Dartmouth College, Hanover NH

Investigators

Abstract

The tropics are the heat engine of the planet and home to about 40% of the world's population. However, we know very little about how and why tropical climate has changed through time. This project will develop a temperature record in the Rwenzori Mountains of Uganda covering the last ice age to the present to improve the understanding of the mechanisms that cause tropical climate change and the role of the tropics in the global climate system. The Rwenzori Mountains are among the very few glaciated tropical areas where such long-term, objective data can be obtained. This project will utilize two different sources of climate information including: 1) surface exposure dating of glacial moraines (ridges that mark former glacial extents) and glacial modeling, and 2) chemical analyses of lake sediment cores. The project will entail fieldwork in Uganda to collect glacial moraine samples and lake sediment cores.
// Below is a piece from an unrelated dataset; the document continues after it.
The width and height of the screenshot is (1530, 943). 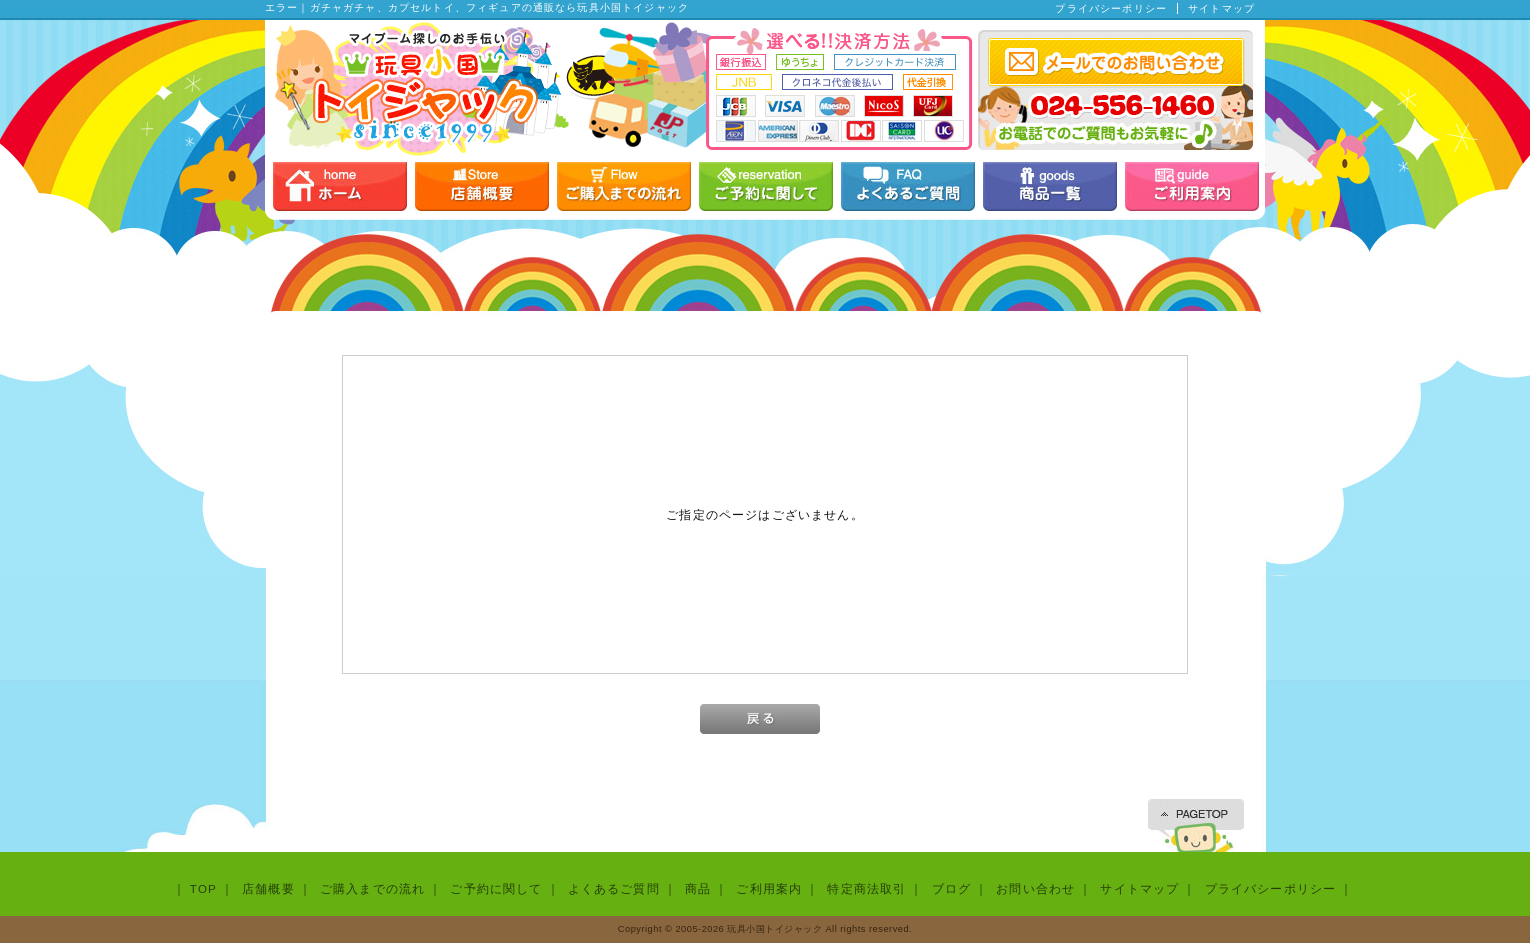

It will evaluate how tropical African temperature changes relate to similar reconstructions in tropical South America, and how they correspond to changes in solar radiation, Greenland and Antarctic ice sheet extents, and atmospheric greenhouse gas concentrations. The project will advance the effort to learn how the global climate worked over the last approximately 20,000 years. This award is cofunded by the Paleo Perspectives on Climate Change Program and the Office of International Science and Engineering.